Comment Re:Surely I'm not the only one surprised by this? (Score 1) 399

The American Budweiser, sure. But the original Budvar is great. Thank fuck former President of Czechoslovakia Václav Havel prevented it being taken over by Anheuser-Busch.

Did you hear about the American who thought his beer tasted odd, and sent it to the Public Analyst's Laboratory. He got a letter a week later: "Dear Mr Smith, We're sorry to have to inform you that your horse has diabetes..."

Comment Nope (Score 1) 278

Apart from being wedge-shaped (so they'll get their ass sued by Apple), the moment I looked at the video and saw the huge block of a power charger, it was clear that this isn't the portable Air-slayer that it might have been. I want something I can take away without having to lug half a ton of support equipment with me.

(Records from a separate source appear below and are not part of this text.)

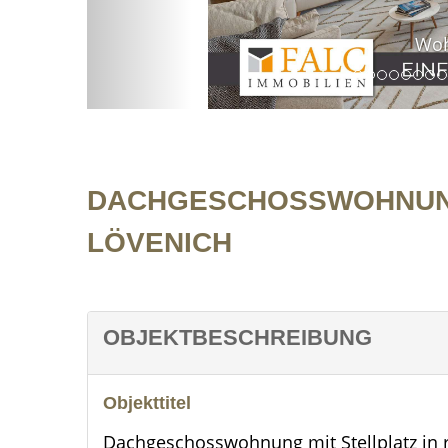
Wohnzimmer
DACHGESCHOSSWOHNUNG 
LÖVENICH
OBJEKTBESCHREIBUNG
Objekttitel
Dachgeschosswohnung mit Stellplatz in 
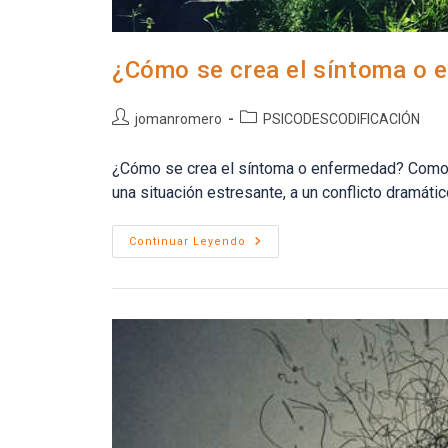
¿Cómo se crea el síntoma o 
Autor
Categoría
jomanromero
PSICODESCODIFICACIÓN
de
de
la
la
¿Cómo se crea el síntoma o enfermedad? Como d
entrada:
entrada:
una situación estresante, a un conflicto dramáti
¿Cómo
Continuar Leyendo
Se
Crea
El
Síntoma
O
Enfermedad?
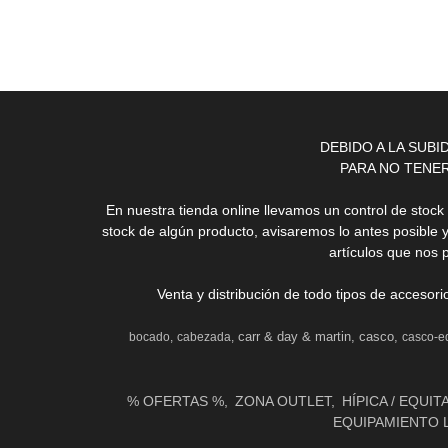
DEBIDO A LA SUB
PARA NO TENE
En nuestra tienda online llevamos un control de stoc
stock de algún producto, avisaremos lo antes posible 
artículos que nos 
Venta y distribución de todo tipos de accesor
carr & day & martin
casco
bocado
cabezada
casco-e
% OFERTAS %
ZONA OUTLET
HÍPICA / EQUIT
EQUIPAMIENTO 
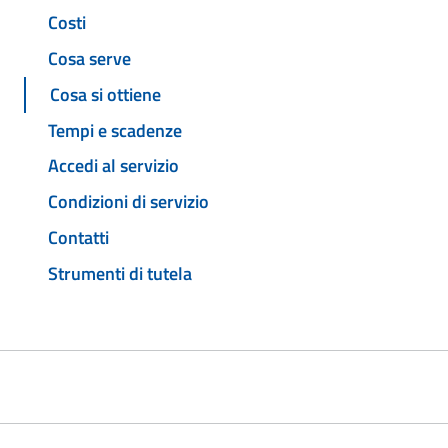
Costi
Cosa serve
Cosa si ottiene
Tempi e scadenze
Accedi al servizio
Condizioni di servizio
Contatti
Strumenti di tutela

But the show-stopper is that vertical resolution. 900px is strictly for the brain-dead. Manufacturers think all anyone ever does is watch videos. Some of us need portable computers to do (gasp) work, and that means being able to see a whole-page document at readable resolution without having to use a microscope and without having to scroll the page vertically. Even my old Dell 4:3 Inspiron has a 1400×1050 display, and the only competitor to that at the moment is Apple's Retina display, which I tested last week and find I can read perfectly. Yes, I know you can get screens up to 1080px high, but the quality is crap and the prices ludicrous.

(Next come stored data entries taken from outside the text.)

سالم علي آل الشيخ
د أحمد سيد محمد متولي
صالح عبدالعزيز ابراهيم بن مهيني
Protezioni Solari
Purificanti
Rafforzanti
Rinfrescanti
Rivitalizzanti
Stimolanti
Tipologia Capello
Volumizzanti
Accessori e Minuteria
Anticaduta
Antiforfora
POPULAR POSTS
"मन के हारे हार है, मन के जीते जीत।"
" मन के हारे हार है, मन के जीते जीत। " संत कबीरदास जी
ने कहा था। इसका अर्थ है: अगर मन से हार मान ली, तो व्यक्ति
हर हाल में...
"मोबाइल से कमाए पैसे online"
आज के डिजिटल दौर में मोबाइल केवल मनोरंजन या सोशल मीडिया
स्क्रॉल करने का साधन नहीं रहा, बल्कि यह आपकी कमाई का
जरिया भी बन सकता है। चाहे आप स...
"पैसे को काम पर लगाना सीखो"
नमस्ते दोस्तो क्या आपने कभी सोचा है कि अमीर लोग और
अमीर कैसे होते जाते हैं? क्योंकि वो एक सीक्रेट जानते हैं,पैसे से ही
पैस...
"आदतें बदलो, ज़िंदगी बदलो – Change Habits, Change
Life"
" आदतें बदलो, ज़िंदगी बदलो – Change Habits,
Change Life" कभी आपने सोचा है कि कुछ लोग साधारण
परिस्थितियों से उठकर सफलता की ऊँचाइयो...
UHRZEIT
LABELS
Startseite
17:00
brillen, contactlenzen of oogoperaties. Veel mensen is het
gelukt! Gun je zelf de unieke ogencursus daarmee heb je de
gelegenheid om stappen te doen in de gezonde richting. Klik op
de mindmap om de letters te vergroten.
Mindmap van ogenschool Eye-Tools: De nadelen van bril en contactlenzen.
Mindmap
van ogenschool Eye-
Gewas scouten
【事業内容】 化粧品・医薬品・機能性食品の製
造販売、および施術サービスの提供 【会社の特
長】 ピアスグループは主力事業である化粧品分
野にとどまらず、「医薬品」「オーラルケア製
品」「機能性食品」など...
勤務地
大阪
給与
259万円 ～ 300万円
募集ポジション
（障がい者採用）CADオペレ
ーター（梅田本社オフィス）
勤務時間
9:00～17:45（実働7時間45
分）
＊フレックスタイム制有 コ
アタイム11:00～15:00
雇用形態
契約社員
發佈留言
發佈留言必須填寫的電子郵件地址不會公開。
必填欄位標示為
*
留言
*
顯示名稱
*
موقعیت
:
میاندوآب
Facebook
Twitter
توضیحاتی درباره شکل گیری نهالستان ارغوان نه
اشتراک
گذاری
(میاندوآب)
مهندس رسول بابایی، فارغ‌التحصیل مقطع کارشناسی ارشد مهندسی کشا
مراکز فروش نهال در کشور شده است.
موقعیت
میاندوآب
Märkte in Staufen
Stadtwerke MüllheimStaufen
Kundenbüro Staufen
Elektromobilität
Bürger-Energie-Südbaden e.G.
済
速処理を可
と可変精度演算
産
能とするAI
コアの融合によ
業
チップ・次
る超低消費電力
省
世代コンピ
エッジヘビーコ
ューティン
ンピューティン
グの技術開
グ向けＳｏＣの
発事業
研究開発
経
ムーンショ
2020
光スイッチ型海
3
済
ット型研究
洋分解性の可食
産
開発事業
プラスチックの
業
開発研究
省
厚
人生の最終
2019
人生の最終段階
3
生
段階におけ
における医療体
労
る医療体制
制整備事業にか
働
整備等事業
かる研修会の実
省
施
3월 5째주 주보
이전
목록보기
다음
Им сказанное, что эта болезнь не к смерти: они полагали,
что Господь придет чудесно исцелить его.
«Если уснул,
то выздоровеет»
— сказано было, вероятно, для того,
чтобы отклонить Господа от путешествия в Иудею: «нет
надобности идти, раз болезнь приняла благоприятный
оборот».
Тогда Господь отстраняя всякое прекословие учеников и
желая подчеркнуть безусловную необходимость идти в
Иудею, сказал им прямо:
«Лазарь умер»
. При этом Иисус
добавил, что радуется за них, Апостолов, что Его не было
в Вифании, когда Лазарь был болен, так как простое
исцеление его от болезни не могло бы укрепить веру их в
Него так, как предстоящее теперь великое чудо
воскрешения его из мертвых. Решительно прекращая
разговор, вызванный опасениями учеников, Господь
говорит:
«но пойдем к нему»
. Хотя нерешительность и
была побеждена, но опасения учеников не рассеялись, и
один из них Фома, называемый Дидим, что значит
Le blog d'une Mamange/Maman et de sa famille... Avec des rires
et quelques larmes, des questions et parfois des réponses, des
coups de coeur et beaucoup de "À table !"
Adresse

So snooze on, Lenovo, you've got a lot of research to do yet. Have a Google for laptop vertical resolution...

Comment Re:SimpleMobile (Score 1) 288

Just for comparison, I visited the UK a year ago with my (unlocked) HTC Hero and just got a SIM from Three. The SIM was free (other providers have similar deals), so you just top it up on the regular pay-as-you-go basis — I splurged £20. That lasted me the week of my conference with some to spare (some calls home, some business calls, some local calls fixing meetings/dinners/etc, and a few texts). Plus what appeared to be unlimited data (obviously there's a limit somewhere, but a week of email, downloads, tweets, webpages, etc never got near it). Just went back last weekend, the card still had £9 left, and I got a similar workload done over three days. Towards the end of the last day, I got a text message warning me I was getting low on credit, so I topped up by £15 ready for my next visit next month.

The problem with American "plans" is that they are month-based, and possibly 99% of business and vacation trips are way shorter than that (not a concern to the OP, who is using a longer-term basis). But I didn't realise that it was possible to get a usable SIM-only deal in the USA, otherwise I'd have signed up for it in Boston last month.

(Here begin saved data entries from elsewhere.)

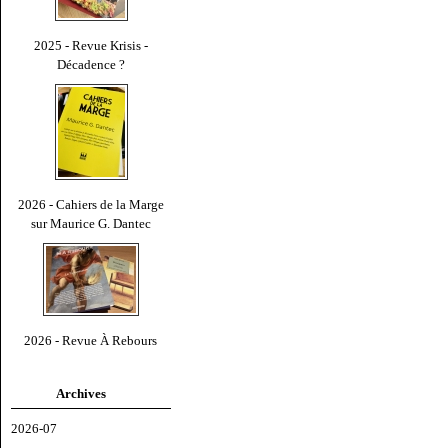
2025 - Revue Krisis -
Décadence ?
2026 - Cahiers de la Marge
sur Maurice G. Dantec
2026 - Revue À Rebours
Archives
2026-07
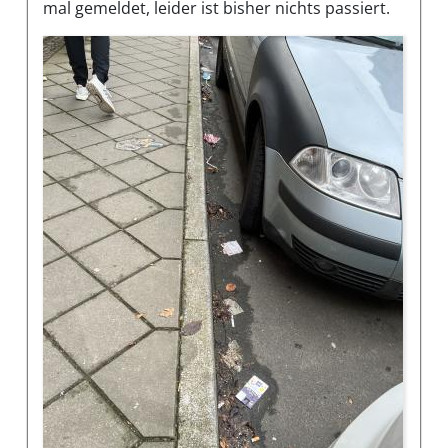
mal gemeldet, leider ist bisher nichts passiert.
Bilder des Mangels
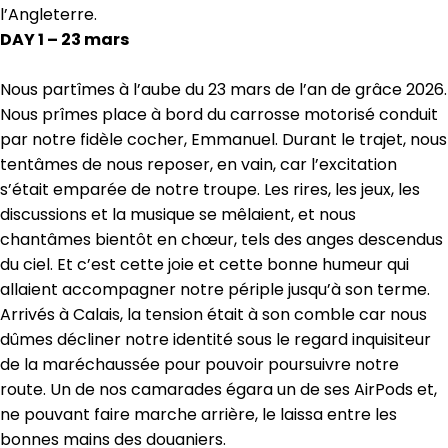
l’Angleterre.
DAY 1 – 23 mars
Nous partîmes à l’aube du 23 mars de l’an de grâce 2026.
Nous prîmes place à bord du carrosse motorisé conduit
par notre fidèle cocher, Emmanuel. Durant le trajet, nous
tentâmes de nous reposer, en vain, car l’excitation
s’était emparée de notre troupe. Les rires, les jeux, les
discussions et la musique se mêlaient, et nous
chantâmes bientôt en chœur, tels des anges descendus
du ciel. Et c’est cette joie et cette bonne humeur qui
allaient accompagner notre périple jusqu’à son terme.
Arrivés à Calais, la tension était à son comble car nous
dûmes décliner notre identité sous le regard inquisiteur
de la maréchaussée pour pouvoir poursuivre notre
route. Un de nos camarades égara un de ses AirPods et,
ne pouvant faire marche arrière, le laissa entre les
bonnes mains des douaniers.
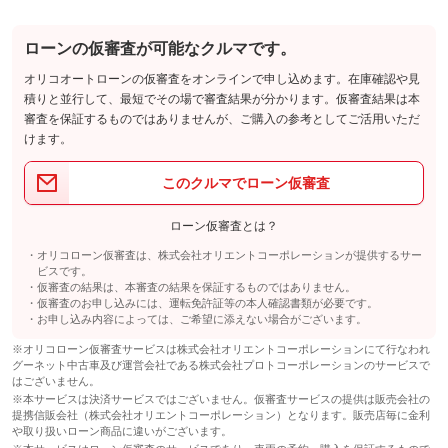
ローンの仮審査が可能なクルマです。
オリコオートローンの仮審査をオンラインで申し込めます。在庫確認や見
積りと並行して、最短でその場で審査結果が分かります。仮審査結果は本
審査を保証するものではありませんが、ご購入の参考としてご活用いただ
けます。
このクルマでローン仮審査
ローン仮審査とは？
オリコローン仮審査は、株式会社オリエントコーポレーションが提供するサー
ビスです。
仮審査の結果は、本審査の結果を保証するものではありません。
仮審査のお申し込みには、運転免許証等の本人確認書類が必要です。
お申し込み内容によっては、ご希望に添えない場合がございます。
※オリコローン仮審査サービスは株式会社オリエントコーポレーションにて行なわれ
グーネット中古車及び運営会社である株式会社プロトコーポレーションのサービスで
はございません。
※本サービスは決済サービスではございません。仮審査サービスの提供は販売会社の
提携信販会社（株式会社オリエントコーポレーション）となります。販売店毎に金利
や取り扱いローン商品に違いがございます。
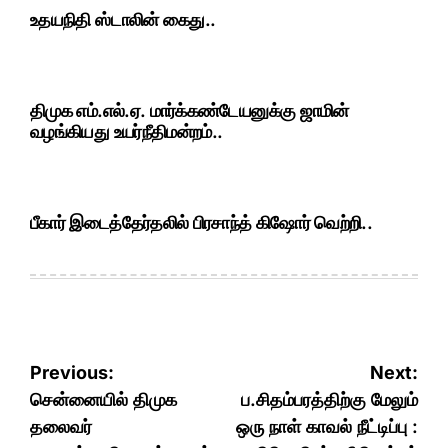
உதயநிதி ஸ்டாலின் கைது..
திமுக எம்.எல்.ஏ. மார்க்கண்டேயனுக்கு ஜாமின்
வழங்கியது உயர்நீதிமன்றம்..
பீகார் இடைத்தேர்தலில் பிரசாந்த் கிஷோர் வெற்றி..
Post
Previous:
Next:
navigation
சென்னையில் திமுக
ப.சிதம்பரத்திற்கு மேலும்
தலைவர்
ஒரு நாள் காவல் நீட்டிப்பு :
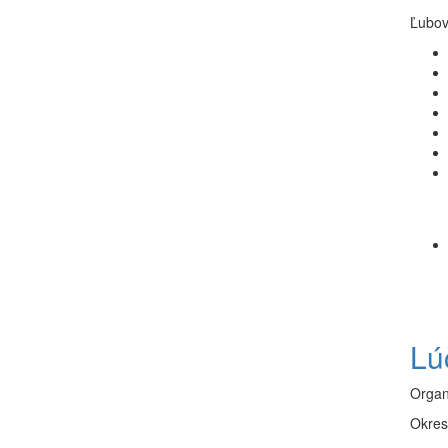
Ľubov
Lú
Organ
Okres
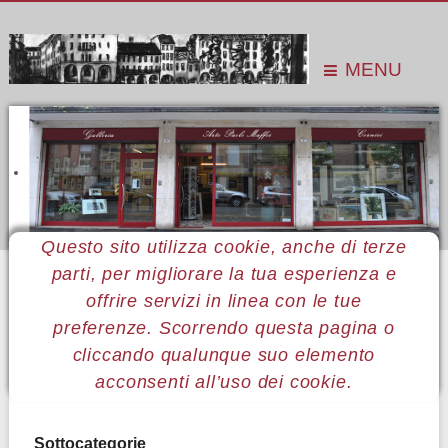
MENU
Questo sito utilizza cookie, anche di terze
parti, per migliorare la tua esperienza e
Sei qui:
Home
Le mostre
Mostre 2009
offrire servizi in linea con le tue
preferenze. Scorrendo questa pagina o
cliccando qualunque suo elemento
Non ci sono articoli in questa categoria. Se si visualizzano le
acconsenti all’uso dei cookie.
sottocategorie, dovrebbero contenere degli articoli.
Sottocategorie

Comment Re:Nothing New (Score 3, Insightful) 349

That is because corporate infrastructure software does not generate revenue. Why spend money that does not directly impact the bottom line?

Marketing can always get fat funding to have designers polish the turds on the web site, but the backend people don't have access to that kind of money.

Maybe when you get people who actually understand the underlying business rather than a MBA graduate, that will change.

If payroll is threatened, you may get some action, but anything else usually gets a Band-Aid.

Comment Re:Probably won't hurt anything......for now (Score 1) 378

[...] it just loses the plot sometimes when trying to connect and sync with multiple IMAP accounts on a flaky Internet connection

Unfortunately it's just on flaky connections. I have a pretty stable connection, but Tbird still thrashes for minutes on end just to download the next message. I tested the identical config for the same accounts using Claws-Mail, and it responded just fine.

I detest webmail interfaces: cluttered with stuff I will never use, and often missing key features (Redirect, Reply List) or hiding them knee deep (View Source).